Juleyka Lantigua, founder of LWC Studios, told Axios: “Ownership is destiny. The only way to secure a long-term future for an idea is to own the means of production and distribution.” In other words, visibility and ownership are not the same thing. You can generate enormous cultural value and still capture only a fraction of the wealth that value creates.

And Lantigua is not speaking from theory alone. Edison’s Latino podcast research has repeatedly involved LWC Studios as a sponsor and partner, which also makes Lantigua’s place in the industry notable. She is one of the few Latina owners operating at the production-company level in a business where too many creators still depend on infrastructure they do not control.

For Latino podcasts, culture is part of the growth

That ownership question gets sharper when you look at what Latino listeners are actually asking for. Edison Research reported in September 2025 that among Latinos who listened to a Spanish-language podcast in the past year, 55% said more stories from Latinos would increase their listening. Fifty-two percent said more stories from their country of origin, more podcasts hosted by Latinos, and more Spanish podcasts would also increase their listening. Another 46% said more podcasts translated into Spanish could boost their listening time.

Put differently, Latino podcast growth is not just about demographics. It is also about a cultural appetite that has not been fully met.

The broader Edison report makes that clear, too. Sixty-four percent of Latino monthly podcast listeners said having more podcasts about topics they are interested in would increase their listening.
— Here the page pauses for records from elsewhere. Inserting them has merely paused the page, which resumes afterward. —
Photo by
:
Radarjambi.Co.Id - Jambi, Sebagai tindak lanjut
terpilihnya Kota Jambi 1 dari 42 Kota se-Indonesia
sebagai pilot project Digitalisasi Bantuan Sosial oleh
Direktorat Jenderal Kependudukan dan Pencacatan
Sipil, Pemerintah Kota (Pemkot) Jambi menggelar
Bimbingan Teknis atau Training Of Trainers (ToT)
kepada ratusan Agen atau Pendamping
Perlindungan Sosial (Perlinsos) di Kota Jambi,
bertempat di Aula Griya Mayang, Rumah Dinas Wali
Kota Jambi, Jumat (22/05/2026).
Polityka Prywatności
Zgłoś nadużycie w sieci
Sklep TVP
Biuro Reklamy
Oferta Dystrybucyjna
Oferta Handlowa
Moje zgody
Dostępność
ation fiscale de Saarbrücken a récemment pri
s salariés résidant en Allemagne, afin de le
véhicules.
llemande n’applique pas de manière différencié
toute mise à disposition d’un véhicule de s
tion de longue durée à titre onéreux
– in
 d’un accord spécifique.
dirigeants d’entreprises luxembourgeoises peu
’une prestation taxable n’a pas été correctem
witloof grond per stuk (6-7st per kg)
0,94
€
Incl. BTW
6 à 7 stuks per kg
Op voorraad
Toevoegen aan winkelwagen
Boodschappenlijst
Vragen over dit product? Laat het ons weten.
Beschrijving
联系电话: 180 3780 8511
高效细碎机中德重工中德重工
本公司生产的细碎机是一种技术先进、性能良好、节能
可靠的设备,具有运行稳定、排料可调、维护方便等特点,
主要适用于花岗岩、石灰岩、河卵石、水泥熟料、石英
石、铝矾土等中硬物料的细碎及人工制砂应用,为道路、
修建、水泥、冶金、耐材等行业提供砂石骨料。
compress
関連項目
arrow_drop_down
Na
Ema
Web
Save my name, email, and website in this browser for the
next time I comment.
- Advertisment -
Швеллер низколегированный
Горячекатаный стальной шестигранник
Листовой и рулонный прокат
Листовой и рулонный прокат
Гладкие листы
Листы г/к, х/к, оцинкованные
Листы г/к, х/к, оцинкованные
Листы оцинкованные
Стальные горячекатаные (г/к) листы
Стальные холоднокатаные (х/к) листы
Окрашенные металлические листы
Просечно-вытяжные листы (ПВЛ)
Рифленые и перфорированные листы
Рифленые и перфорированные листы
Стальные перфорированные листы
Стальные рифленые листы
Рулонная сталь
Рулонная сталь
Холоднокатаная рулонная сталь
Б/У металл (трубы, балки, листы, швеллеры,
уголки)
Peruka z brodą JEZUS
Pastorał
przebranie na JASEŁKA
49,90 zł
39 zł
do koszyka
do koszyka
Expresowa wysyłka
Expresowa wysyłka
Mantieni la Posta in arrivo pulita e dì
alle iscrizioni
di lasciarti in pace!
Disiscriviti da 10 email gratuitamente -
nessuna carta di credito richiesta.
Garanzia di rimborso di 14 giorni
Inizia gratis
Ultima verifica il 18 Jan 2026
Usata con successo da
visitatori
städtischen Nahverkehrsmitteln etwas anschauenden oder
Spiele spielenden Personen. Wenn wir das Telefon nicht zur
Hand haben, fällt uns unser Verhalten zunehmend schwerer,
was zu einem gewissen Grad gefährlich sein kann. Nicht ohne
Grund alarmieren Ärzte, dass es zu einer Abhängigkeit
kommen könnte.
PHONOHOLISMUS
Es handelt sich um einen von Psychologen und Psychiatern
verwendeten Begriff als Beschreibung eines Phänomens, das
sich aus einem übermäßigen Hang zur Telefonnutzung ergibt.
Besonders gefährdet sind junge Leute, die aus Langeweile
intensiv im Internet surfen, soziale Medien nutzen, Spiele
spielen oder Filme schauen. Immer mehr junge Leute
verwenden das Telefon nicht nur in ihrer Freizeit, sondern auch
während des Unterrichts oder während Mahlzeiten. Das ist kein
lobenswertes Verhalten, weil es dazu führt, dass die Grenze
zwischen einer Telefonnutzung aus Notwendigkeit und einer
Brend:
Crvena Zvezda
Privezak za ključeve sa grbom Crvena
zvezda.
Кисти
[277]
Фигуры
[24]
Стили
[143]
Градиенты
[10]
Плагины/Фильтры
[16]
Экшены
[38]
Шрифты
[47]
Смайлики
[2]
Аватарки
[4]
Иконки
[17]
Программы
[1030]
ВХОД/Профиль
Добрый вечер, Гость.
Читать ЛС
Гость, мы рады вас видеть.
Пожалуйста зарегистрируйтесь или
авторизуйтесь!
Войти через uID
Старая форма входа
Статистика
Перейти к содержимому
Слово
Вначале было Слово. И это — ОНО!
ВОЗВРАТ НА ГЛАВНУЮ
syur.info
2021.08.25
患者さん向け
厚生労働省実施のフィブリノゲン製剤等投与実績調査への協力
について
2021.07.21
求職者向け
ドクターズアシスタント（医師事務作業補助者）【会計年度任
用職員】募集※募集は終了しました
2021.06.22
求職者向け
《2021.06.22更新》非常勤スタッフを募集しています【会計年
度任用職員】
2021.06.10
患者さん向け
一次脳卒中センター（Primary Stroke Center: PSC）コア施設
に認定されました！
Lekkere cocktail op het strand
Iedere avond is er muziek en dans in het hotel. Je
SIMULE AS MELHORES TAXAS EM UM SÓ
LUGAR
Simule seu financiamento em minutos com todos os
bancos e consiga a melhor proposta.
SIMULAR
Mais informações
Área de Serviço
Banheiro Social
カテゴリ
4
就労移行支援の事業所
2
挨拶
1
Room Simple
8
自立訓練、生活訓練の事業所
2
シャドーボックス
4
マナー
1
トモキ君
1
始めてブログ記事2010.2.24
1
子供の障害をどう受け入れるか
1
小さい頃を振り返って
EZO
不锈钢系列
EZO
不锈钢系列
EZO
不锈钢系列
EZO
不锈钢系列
And among Spanish-language listeners, culturally connected factors play an even bigger role.

That is a major clue about where the market still falls short. Latino audiences are already here; they are already listening. The next logical step should be to give them stories, hosts, languages, and points of view that actually reflect how they live.

Ownership is the fight inside podcasts now

That is why Black and Latino founders building their own networks matter so much. Axios points to Charlamagne Tha God, who founded the Black Effect Podcast Network in 2020 to create what he called the “BET of podcasting,” a long-term home for Black-owned shows. The network has since grown into a major presence, with its annual Black Effect Podcast Festival serving as both a visibility engine and a statement about who should control Black audio storytelling.

Axios also highlights Washington-based entrepreneur Angel Livas, who launched Alive Podcast Network in 2022 with two shows and now hosts more than 100 podcasts across platforms, including Apple TV, Roku, Fire TV, and Samsung TV. The network uses a subscription model where half of the $4.99 monthly fee goes to a creator selected by the listener, and Livas is opening Alive Studios as a production hub in downtown Washington.

Livas told Axios, “We’ve spent years helping creators build their shows. Now the focus is making sure they have a platform where they can actually own what they create.” Then she added, “The future of podcasting isn’t just distribution. It’s ownership.”